A parada seguinte foi na Torre de Belém, um forte construído no rio Tejo na época da pirataria.
Pretendíamos voltar aqui outro dia, porque o prédio é muito interessante, mas, no fim, não deu tempo. Uma pena! Logo em seguida, no mesmo parque, fica o Monumento aos Descobrimentos, que é esse abaixo.

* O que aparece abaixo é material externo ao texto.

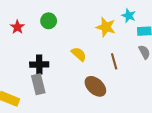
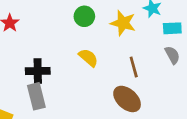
green circle: (49, 21) -> (84, 16), moved
brown ellipse: (95, 86) -> (127, 99), moved

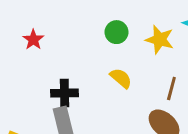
brown line: (134, 67) -> (171, 89), turned 30

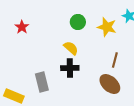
yellow semicircle: (121, 78) -> (71, 48), moved
black cross: (64, 93) -> (70, 68), moved

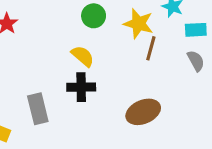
brown line: (115, 60) -> (151, 48), moved
brown ellipse: (110, 84) -> (143, 112), turned -65

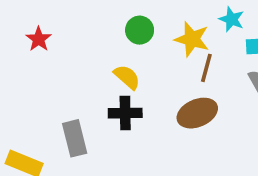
brown ellipse: (143, 112) -> (197, 113), moved

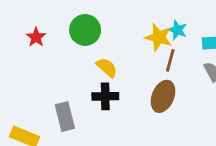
cyan star: (232, 19) -> (177, 30), moved
green circle: (140, 30) -> (85, 30), moved, size x1.4
brown ellipse: (197, 113) -> (163, 96), turned -44

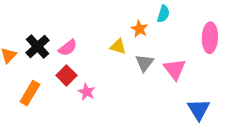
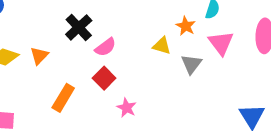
black cross: (37, 47) -> (79, 27), moved
pink triangle: (175, 69) -> (221, 43), moved
pink star: (87, 92) -> (127, 108), moved

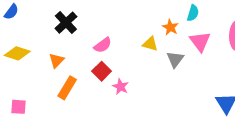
black cross: (79, 27) -> (66, 23), moved
orange triangle: (39, 56) -> (56, 61), moved
pink star: (127, 108) -> (121, 87), moved

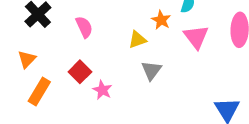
yellow triangle: (150, 44) -> (137, 40), turned -35
pink semicircle: (103, 45) -> (84, 27), moved, turned -78
gray triangle: (175, 59) -> (151, 70), moved

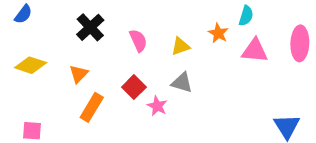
pink triangle: (196, 37) -> (255, 51), turned -48
yellow triangle: (137, 40) -> (180, 46), moved
gray triangle: (151, 70) -> (182, 83), moved, turned -50

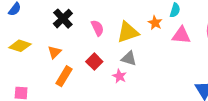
yellow triangle: (180, 46) -> (128, 32), size x1.6
pink star: (157, 106) -> (119, 76), moved

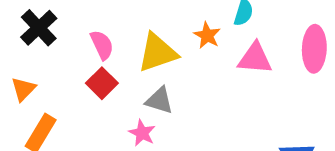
red square: (94, 62) -> (102, 83), moved

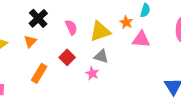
pink triangle: (255, 58) -> (141, 39), moved
red square: (102, 83) -> (67, 57), moved
orange triangle: (23, 89) -> (30, 41), moved

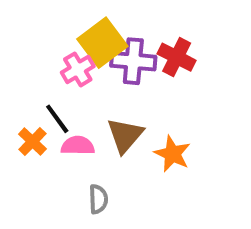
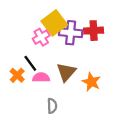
red cross: (177, 57) -> (94, 31), turned -30

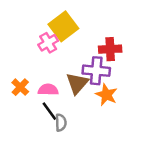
red cross: (94, 31) -> (110, 49), moved
purple cross: (71, 33) -> (96, 71), moved
black line: (30, 63) -> (49, 111), moved

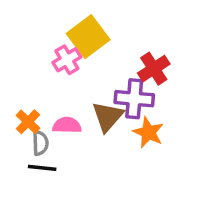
red cross: (110, 49) -> (154, 69), turned -30
black line: (49, 111) -> (42, 168), moved, turned -48
gray semicircle: (61, 123) -> (40, 143), moved

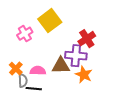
pink cross: (67, 60) -> (25, 34), moved
brown triangle: (108, 116) -> (61, 66), turned 48
black line: (42, 168) -> (34, 89), moved

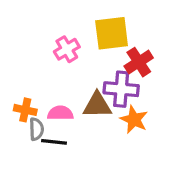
yellow square: (50, 21) -> (112, 33), moved, turned 30
pink cross: (25, 34) -> (67, 49), moved
orange cross: (16, 69) -> (25, 110), turned -32

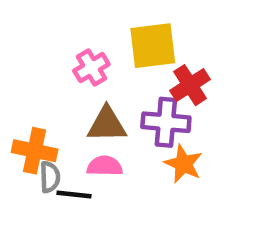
brown triangle: (97, 105) -> (107, 124), moved
orange cross: (25, 110) -> (35, 151), size x1.4
pink semicircle: (60, 113) -> (105, 166), moved

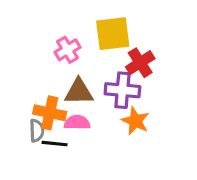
orange cross: (35, 151) -> (50, 113), moved

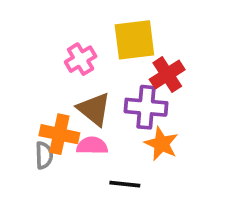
brown triangle: (79, 92) -> (94, 109), turned 40
black line: (55, 144) -> (125, 184), moved

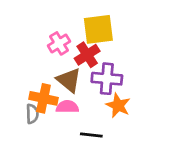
red cross: (167, 74) -> (87, 55), moved

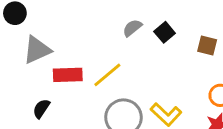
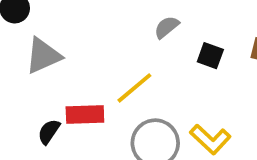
black square: (165, 32) -> (210, 56), moved, turned -30
red rectangle: (68, 75) -> (85, 115), moved

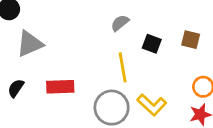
yellow line: (134, 88) -> (123, 67), moved, turned -60
black semicircle: (49, 132) -> (16, 88), moved

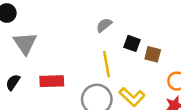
brown square: (191, 40) -> (153, 54), moved
gray triangle: (30, 44) -> (25, 43), turned -40

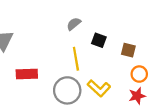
brown square: (153, 54) -> (128, 50), moved

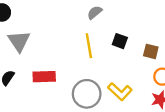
gray semicircle: (74, 24) -> (95, 12), moved
yellow line: (76, 59) -> (89, 46), moved

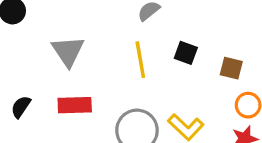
gray triangle: (19, 41) -> (68, 51), moved

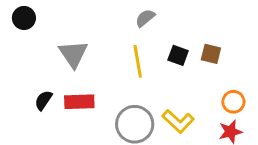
brown square: (231, 68) -> (211, 54), moved
black semicircle: (21, 107) -> (43, 100), moved

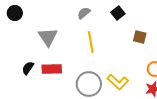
gray semicircle: (145, 18) -> (84, 13), moved
black square: (178, 55) -> (118, 13), moved, turned 32

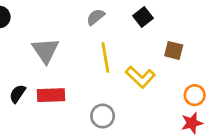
yellow L-shape: (118, 82) -> (140, 77), moved
gray circle: (89, 84) -> (103, 116), size x0.7

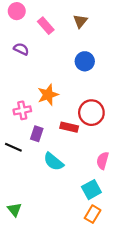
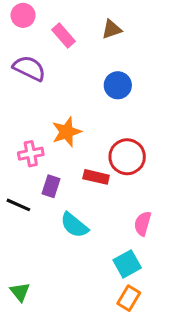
brown triangle: (80, 21) -> (112, 29), turned 32
purple semicircle: (21, 49) -> (29, 68), size x1.5

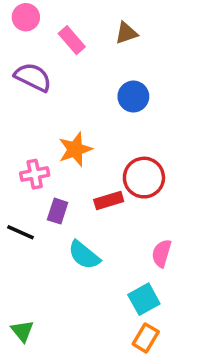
red rectangle: (96, 177) -> (109, 200), turned -30

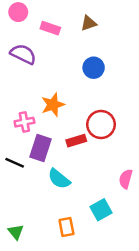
pink rectangle: (72, 40) -> (50, 28), turned -30
purple rectangle: (58, 211) -> (40, 148), size x1.5
pink semicircle: (162, 253) -> (126, 179), moved
orange rectangle: (146, 338) -> (66, 227), moved, turned -42

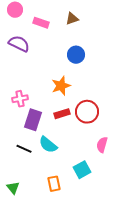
orange star: (53, 105) -> (61, 86), moved
red circle: (101, 124) -> (87, 112), moved
black line: (15, 163) -> (24, 149), moved

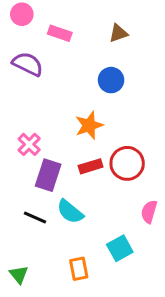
brown triangle: (72, 19) -> (118, 33), moved
pink cross: (20, 99) -> (29, 144), turned -35

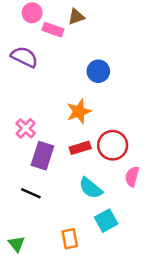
pink circle: (22, 14) -> (32, 13), moved
brown triangle: (118, 33) -> (76, 17), moved
cyan semicircle: (70, 212) -> (91, 188), moved
pink semicircle: (149, 212) -> (132, 176), moved

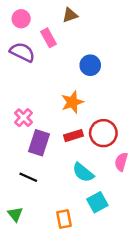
pink circle: (32, 13) -> (21, 19), moved
pink rectangle: (53, 30) -> (49, 38), moved, turned 42
green triangle: (17, 244) -> (15, 214), moved

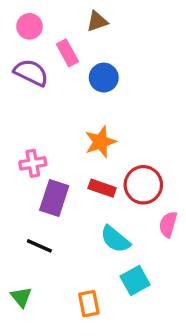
blue circle: (90, 65) -> (104, 78), moved
pink cross: (24, 118) -> (33, 163), turned 36
red rectangle: (74, 136) -> (102, 188), turned 36

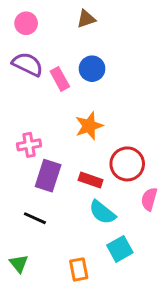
pink rectangle: (67, 53) -> (60, 79), moved
red rectangle: (102, 188) -> (91, 180), moved

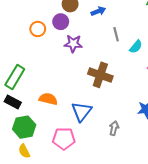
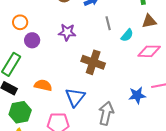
purple circle: (61, 22) -> (32, 40), moved
orange circle: (38, 29) -> (20, 22), moved
gray arrow: (114, 128) -> (106, 113), size x1.6

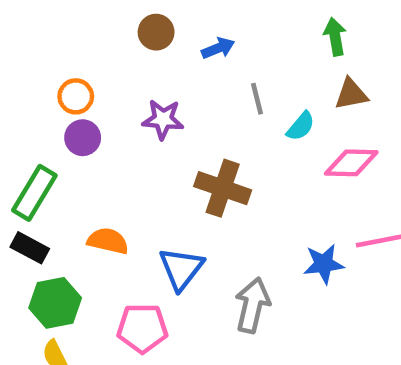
orange circle: (20, 22) -> (76, 96), moved

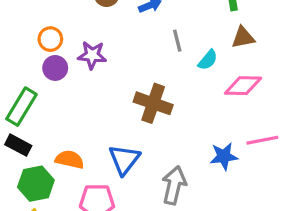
purple star: (163, 119) -> (92, 55), moved
orange semicircle: (108, 241) -> (70, 160), moved

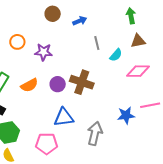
purple circle: (55, 68) -> (58, 84), moved
orange semicircle: (70, 160) -> (29, 85), moved, turned 138
blue triangle: (124, 160) -> (64, 117), turned 45

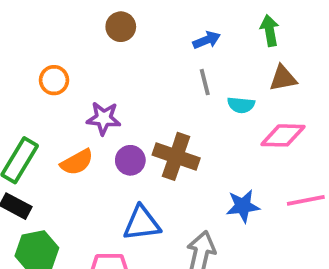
blue arrow: (80, 21) -> (207, 40), moved
purple star: (43, 52) -> (104, 118), moved
cyan semicircle: (116, 55) -> (241, 105), turned 56
blue star: (126, 115) -> (243, 206), moved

O passeio encerrou no bairro de Alfama, o mais antigo de Lisboa, onde também pretendíamos voltar - é um dos lugares mais tradicionais pra se jantar ouvindo fado. Mas também não deu tempo. É um bairro interessante, com as casas espremidas umas contra as outras, sem um centímetro vago para nada (mais ou menos como um avião classe econômica...). As ruas são estreitas e, nas mais largas, mal cabe um carro por vez. A maioria das ruas são só para pedestres, e tem algumas que nem são ruas, são escadarias. Tiramos poucas fotos, exatamente porque pretendíamos voltar. Esses festões entre as casas parece que funcionam como uma espécie de "trilha", guiando as pessoas desde as ruelas da periferia do bairro até o centro, onde, à noite, iria acontecer uma festa especial.
Nosso tour encerrou aí, e ficamos no centro histórico mais uma vez, passeando e achando o que ver. A praça abaixo é, se estou bem lembrada, a Praça do Rossio.
E esta, a estação do metrô. Que tal uma estação de metrô assim?!
Amanhã eu continuo contando da viagem! Mas, em casa, não vai dar pra arrumar muita coisa. Tenho médico de manhã, e vou na minha mãe de tarde. O dia vai ser curto!